Perpétuité requise contre Gabriel Fortin, le "tueur de DRH"

Grenoble (AFP) - Le parquet général a requis mardi une peine de réclusion criminelle à perpétuité, assortie d'une période de sûreté de 22 ans, à l'encontre de Gabriel Fortin, surnommé le "tueur de DRH", invoquant son "extrême dangerosité" et un "risque évident de récidive".
"Nous sommes face à une paranoïa de combat, la plus dangereuse", a souligné l’avocat général dans son réquisitoire.L'ex-ingénieur se caractérise par "une absence totale d'empathie envers les victimes", une "dangerosité criminologique" et un "refus catégorique de toute démarche de soins", a-t-il lancé face à un box vide, l’accusé refusant depuis le début de son procès d’assister aux débats.
L'homme de 49 ans est rejugé depuis le 13 mai par la cour d'assises de l'Isère pour une équipée sanglante en janvier 2021 au cours de laquelle il avait abattu de sang froid trois personnes et manqué une quatrième.

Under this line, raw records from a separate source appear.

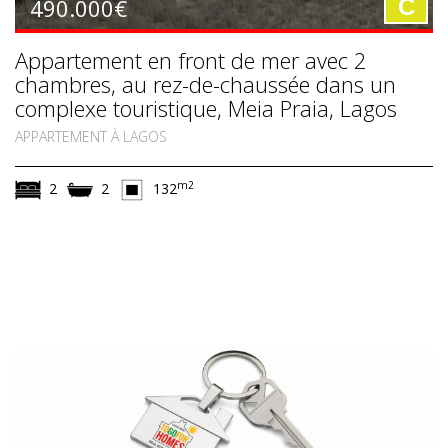
490.000€
C
Appartement en front de mer avec 2
chambres, au rez-de-chaussée dans un
complexe touristique, Meia Praia, Lagos
APPARTEMENT À LAGOS
m2
2
2
132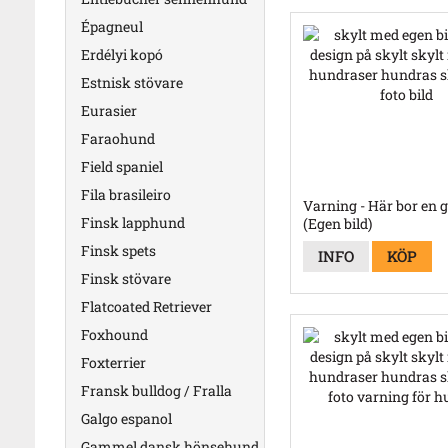
Épagneul
Erdélyi kopó
Estnisk stövare
Eurasier
Faraohund
Field spaniel
Fila brasileiro
Varning - Här bor en 
Finsk lapphund
(Egen bild)
Finsk spets
INFO
KÖP
Finsk stövare
Flatcoated Retriever
Foxhound
Foxterrier
Fransk bulldog / Fralla
Galgo espanol
Gammel dansk hönsehund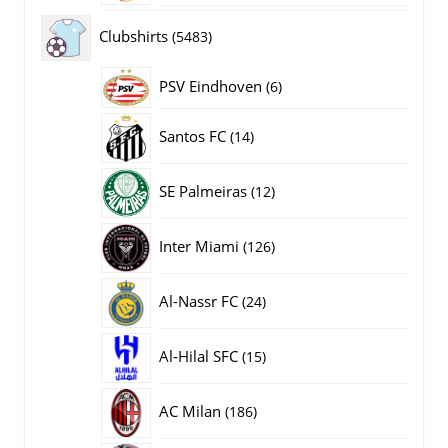
producten
5483
Clubshirts
5483
producten
PSV Eindhoven
6
6
producten
14
Santos FC
14
producten
12
SE Palmeiras
12
producten
126
Inter Miami
126
producten
24
Al-Nassr FC
24
producten
15
Al-Hilal SFC
15
producten
186
AC Milan
186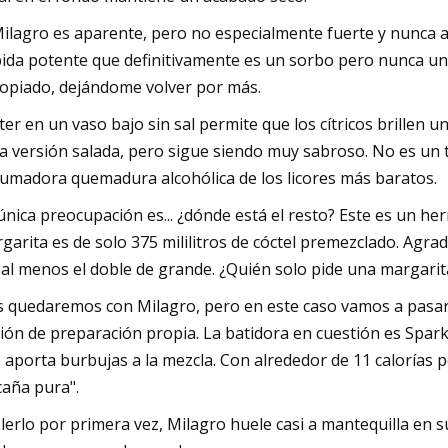
Milagro es aparente, pero no especialmente fuerte y nunca
ida potente que definitivamente es un sorbo pero nunca una 
opiado, dejándome volver por más.
ter en un vaso bajo sin sal permite que los cítricos brillen 
la versión salada, pero sigue siendo muy sabroso. No es un 
umadora quemadura alcohólica de los licores más baratos.
única preocupación es... ¿dónde está el resto? Este es un he
garita es de solo 375 mililitros de cóctel premezclado. Agra
 al menos el doble de grande. ¿Quién solo pide una margari
 quedaremos con Milagro, pero en este caso vamos a pasar 
ión de preparación propia. La batidora en cuestión es Spar
 aporta burbujas a la mezcla. Con alrededor de 11 calorías p
caña pura".
olerlo por primera vez, Milagro huele casi a mantequilla en s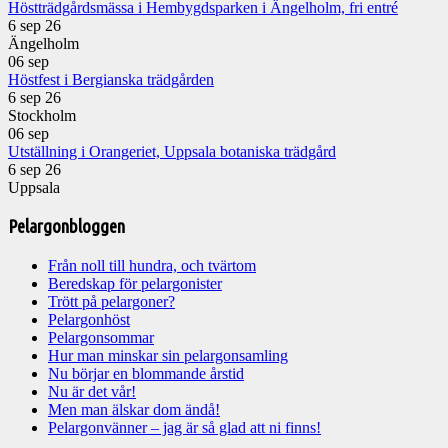
Höstträdgårdsmässa i Hembygdsparken i Ängelholm, fri entré
6 sep 26
Ängelholm
06
sep
Höstfest i Bergianska trädgården
6 sep 26
Stockholm
06
sep
Utställning i Orangeriet, Uppsala botaniska trädgård
6 sep 26
Uppsala
Pelargonbloggen
Från noll till hundra, och tvärtom
Beredskap för pelargonister
Trött på pelargoner?
Pelargonhöst
Pelargonsommar
Hur man minskar sin pelargonsamling
Nu börjar en blommande årstid
Nu är det vår!
Men man älskar dom ändå!
Pelargonvänner – jag är så glad att ni finns!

Trois de ces victimes avaient été associées à ses licenciements dans le passé et une quatrième travaillait dans une agence Pôle emploi de Valence qu'il avait fréquentée.
Son passage à l'acte avait été précédé d'une minutieuse préparation et l'enquête a montré que Fortin avait potentiellement dans le viseur plusieurs autres personnes contre lesquelles il avait accumulé des griefs, a rappelé le représentant du ministère public, estimant qu'on "ne peut pas faire abstraction de ces éléments de contexte pour évaluer précisément sa dangerosité".
- Expertises psychiatriques -
L'avocat général est revenu sur les deux expertises psychiatriques conduites sur l'accusé, dont la plus récente a conclu à une altération de son discernement au moment des faits.Il a émis le souhait que cet élément, s'il devait être retenu par la cour, "n'entraîne aucune minoration de la peine".
C'est ce qu'il s'était produit lors du procès en première instance, tenu à Valence en juin 2023: Gabriel Fortin avait été condamné à la prison à perpétuité, assortie d'une peine de sûreté maximum de 22 ans et les jurés avaient retenu que des troubles psychiques avaient altéré son discernement, sans pour autant appliquer de diminution de peine.
Les parties civiles appellent elles aussi de leurs voeux un verdict similaire à l'issue du procès en appel.
Prenant à son tour la parole, l'avocat de la défense, Me Bertrand Sayn, a dépeint un homme "hanté par ses erreurs d'appréciations et ses interprétations folles". "Cet homme est malade et cette maladie semble s'accélérer un peu avant les faits", a-t-il relevé.
De quoi transformer en "enfer" le quotidien de M. Fortin, a-t-il souligné en égard à sa conviction d'être traqué, surveillé, victime de complot.Pour autant, "affirmer qu'il va recommencer quand il sortira, c'est faux", a-t-il lancé, dénonçant un "raccourci qu'il ne faut pas emprunter".
- Refus de soins -
Comme les jours précédents, cette ultime journée de débats s'est déroulée devant un box vide, l'accusé refusant catégoriquement de s'expliquer et même de comparaître devant la cour. On ignore s'il sera présent à l'énoncé du verdict, attendu plus tard mardi.
Cette attitude de défi au fil des jours a exaspéré certaines des parties civiles qui ont fustigé sa "lâcheté", tandis que d'autres s'en sont accommodées, faisant valoir qu'elle avait d'une certaine manière permis des débats plus sereins.
Se succédant à la barre tout au long de la journée de lundi, les avocats des victimes, familles, collègues mais aussi entreprises - les assassinats s'étant produits sur des lieux de travail ou à proximité - avaient dépeint dans leurs plaidoiries un homme "très dangereux", "en pleine possession de ses moyens", usant de "la haine pour carburant" afin de mener à bien une "vengeance froide et implacable".
Non seulement Gabriel Fortin n'a pas expliqué et encore moins regretté son geste, mais il refuse de se soumettre à des soins, ce qui le rend encore plus dangereux, ont argué les avocats des parties civiles, exposant le traumatisme et la "peur" toujours vivaces des victimes et de leurs proches.
"Son silence n'est que la revendication de ses assassinats.La société doit se protéger.Nous demandons, sans haine ni faiblesse, de mettre ce personnage à l'écart de la société de manière définitive et irrévocable", a plaidé Me Laurence Buisson, avocate de Bertrand Meichel, seule des quatre personnes visées ayant réussi à lui échapper.